Notably, coronavirus has wreaked havoc in the global market. Companies in the cosmetics space are bearing the brunt of soft traffic stemming from consumers in big cities staying indoors to contain further spread of the virus. Also, the pandemic has led to store closures and limited hours of operations. Apart from this, cosmetic companies like Inter Parfums are delaying product launches, given the current situation and its chances to persist in the near term at least. To top it, coronavirus and its deadly spread beyond China have reduced global travel. Certainly, this is a blow to the travel retail network, which plays a vital role in the sales of cosmetic players.
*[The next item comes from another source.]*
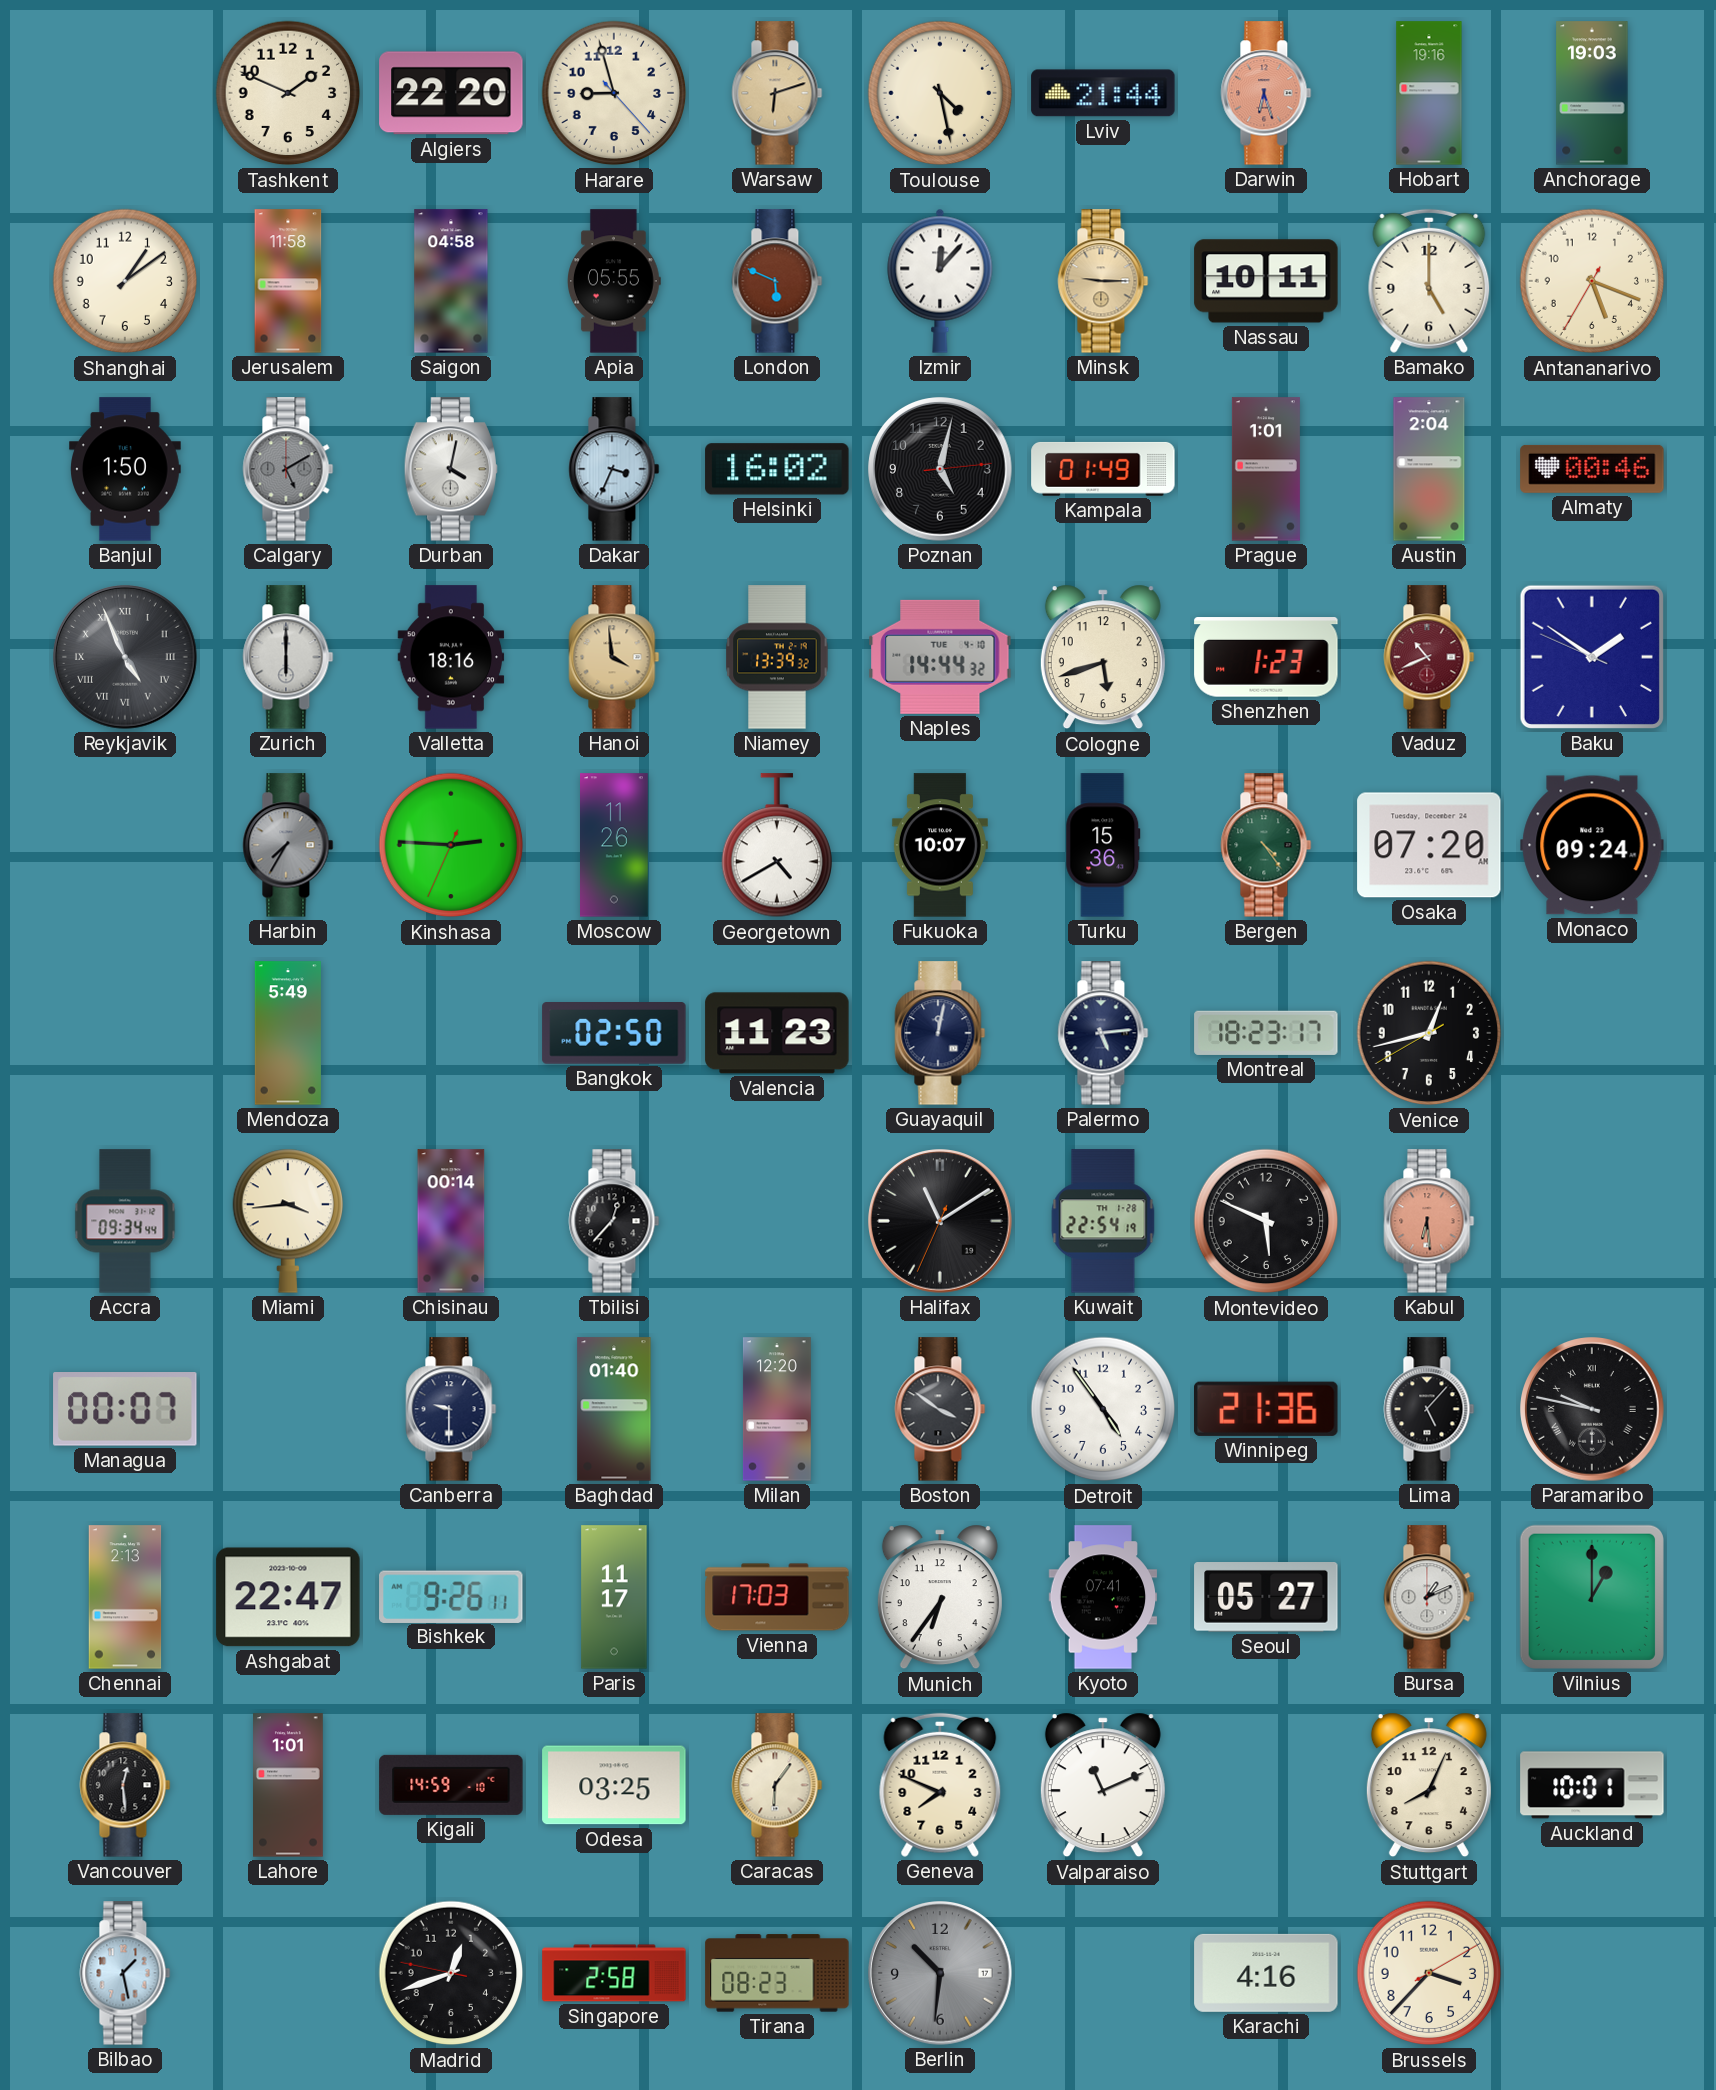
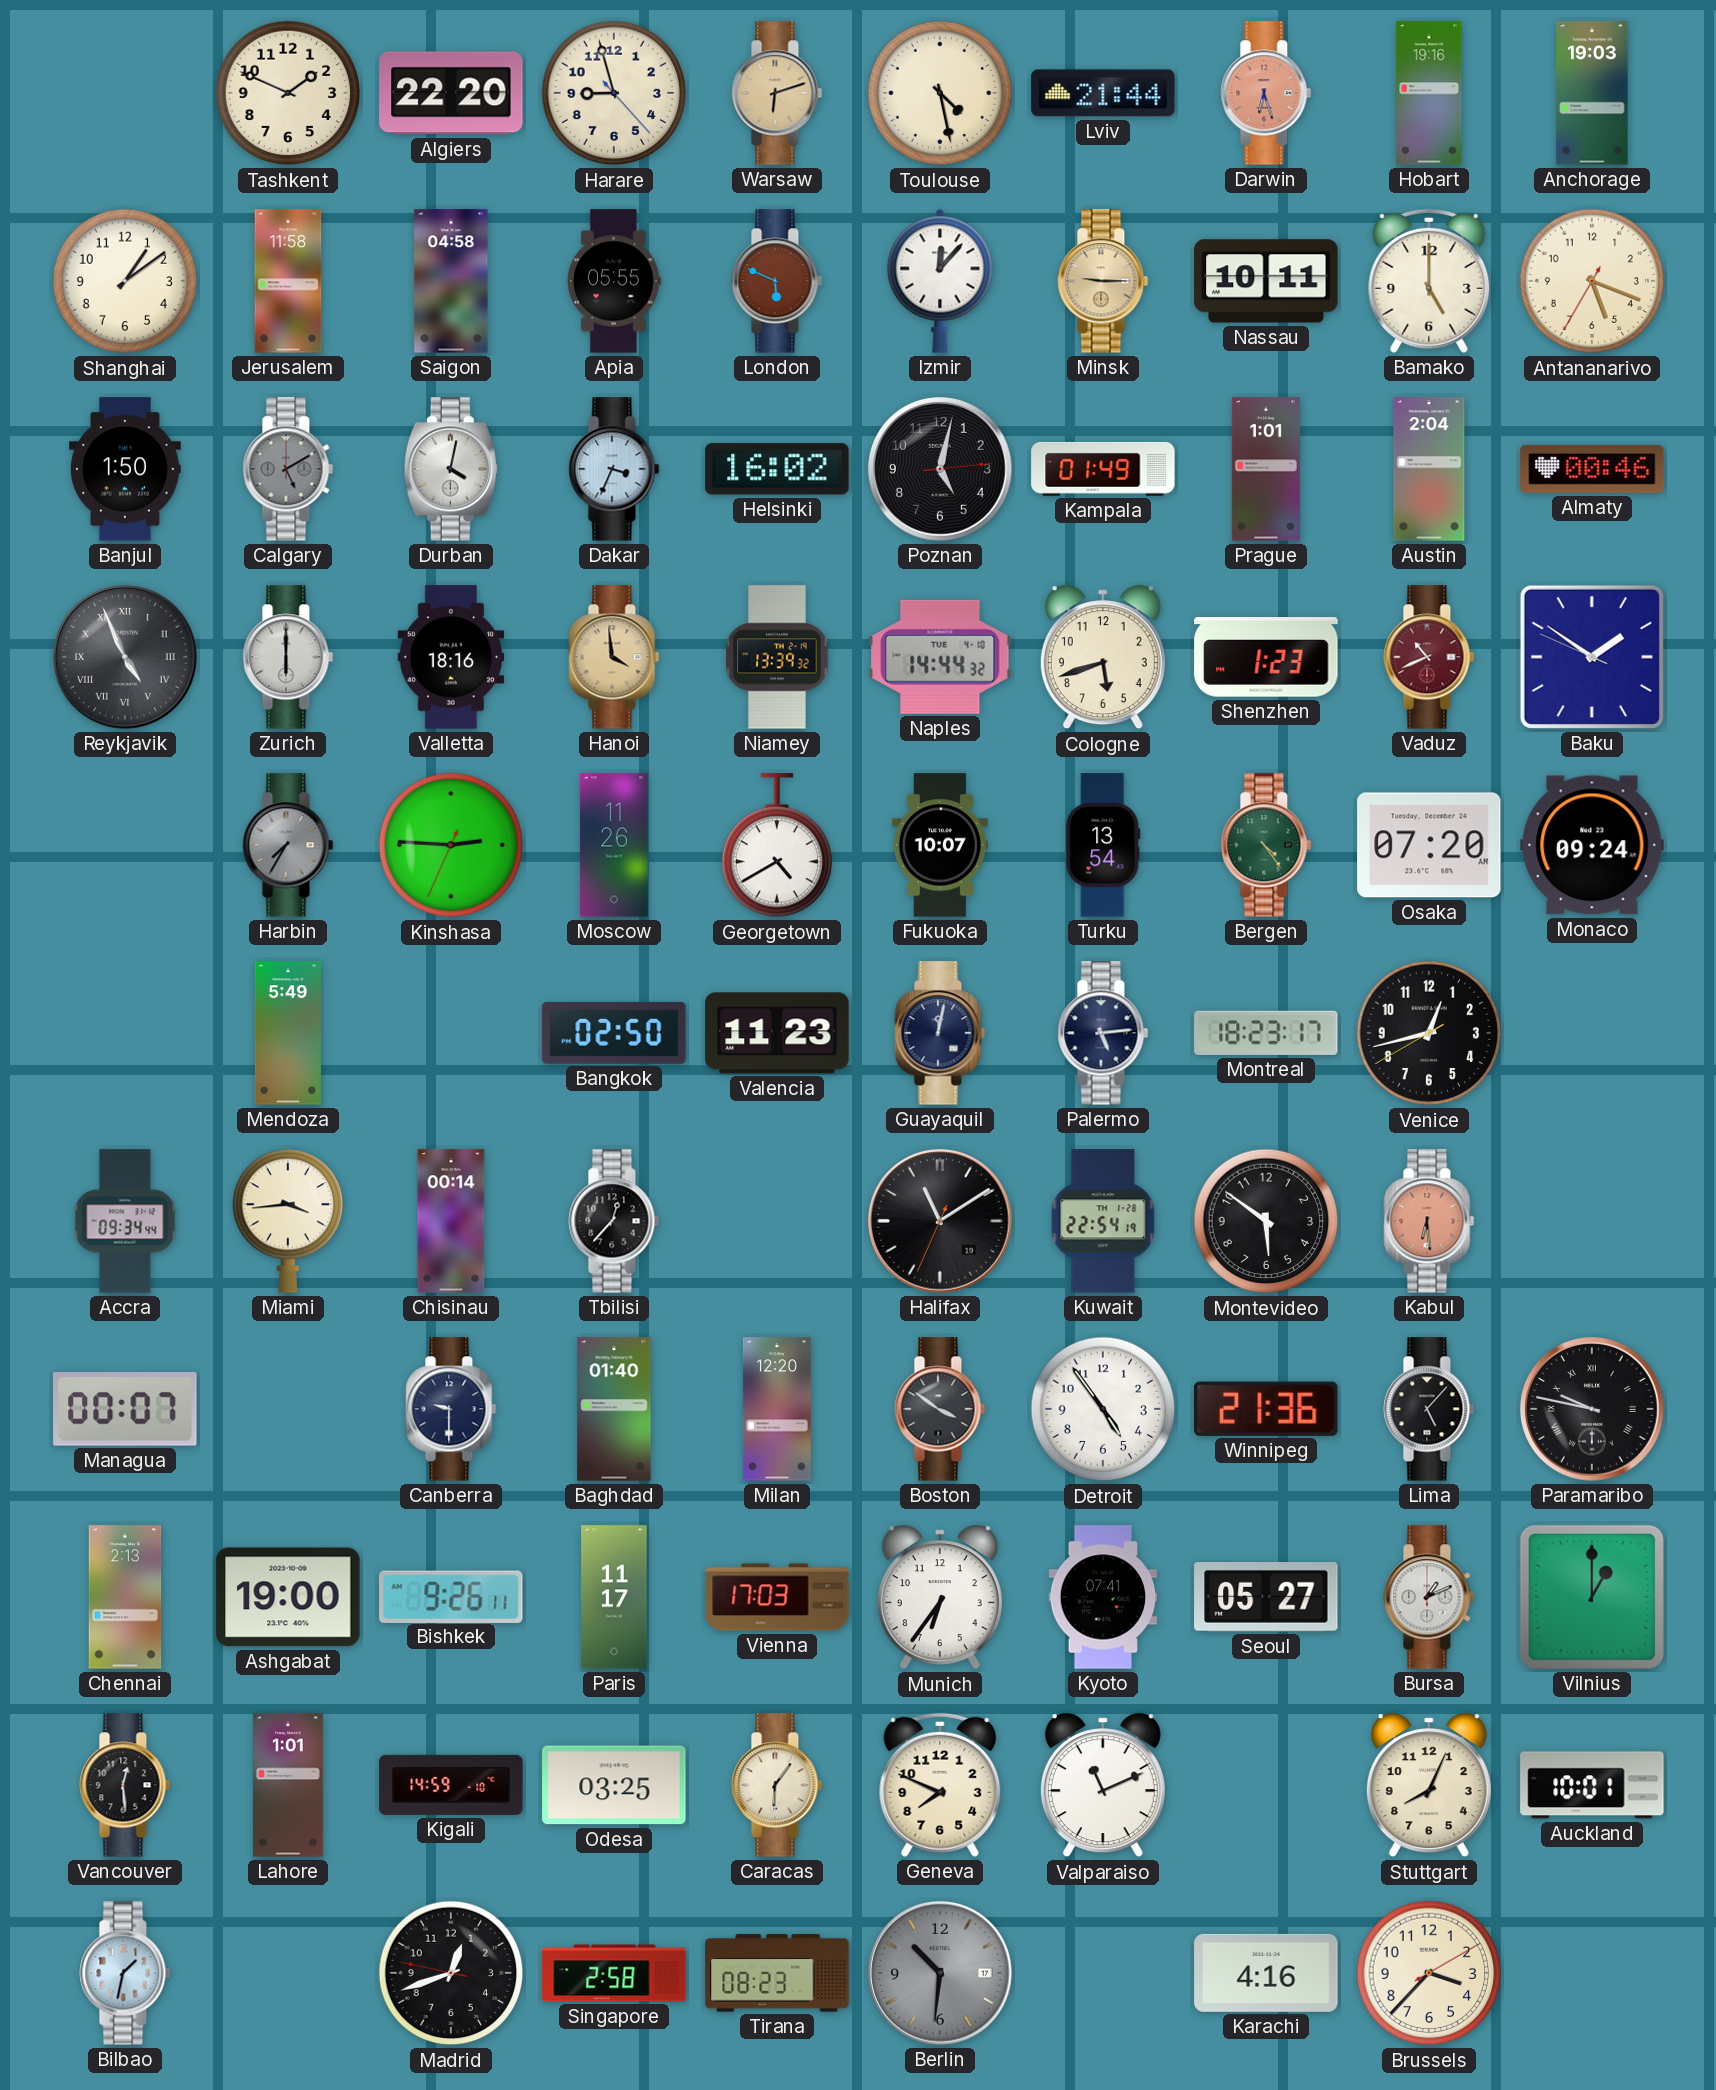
Turku: 15:36 -> 13:54
Montevideo: 5:49 -> 5:51
Ashgabat: 22:47 -> 19:00
Bilbao: 1:28 -> 1:32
We note that coronavirus-led worries also weighed on the guidance of other cosmetic players like The Estee Lauder Companies Inc. (NYSE:EL) and Nu Skin Enterprises, Inc. (NYSE:NUS) , when they reported quarterly results recently. Moreover, beauty retailer, Ulta Beauty, Inc. (NASDAQ:ULTA) , announced temporary store closure plans and withdrew its recently provided guidance for fiscal 2020 amid the growing spread of COVID-19.
Meanwhile, Inter Parfums, in its latest release, informed its investors that they are taking enhanced precautionary measures, including implementation of work from home for several employees, among other moves. Moreover, management believes that Inter Parfums is financially and operationally sound to withstand the current crisis.
The company entered 2020 with cash, cash equivalents and short-term investments of $253 million as well as the long-term debt of just $10.7 million. Also, Inter Parfums is on track with optimizing fixed expenses and protecting cash flow amid the COVID-19 crisis. However, the previously announced quarterly dividend of 33 cents per share will be paid out as per schedule.
Well, Inter Parfums is already seeing some rebound in its Asia business. Of late, it has been witnessing a restart of normal sales in South Korea and China, with strong online sales in the region. In this view, the company is on track with rapidly filling the distribution channels to maintain a reasonable inventory level for the future.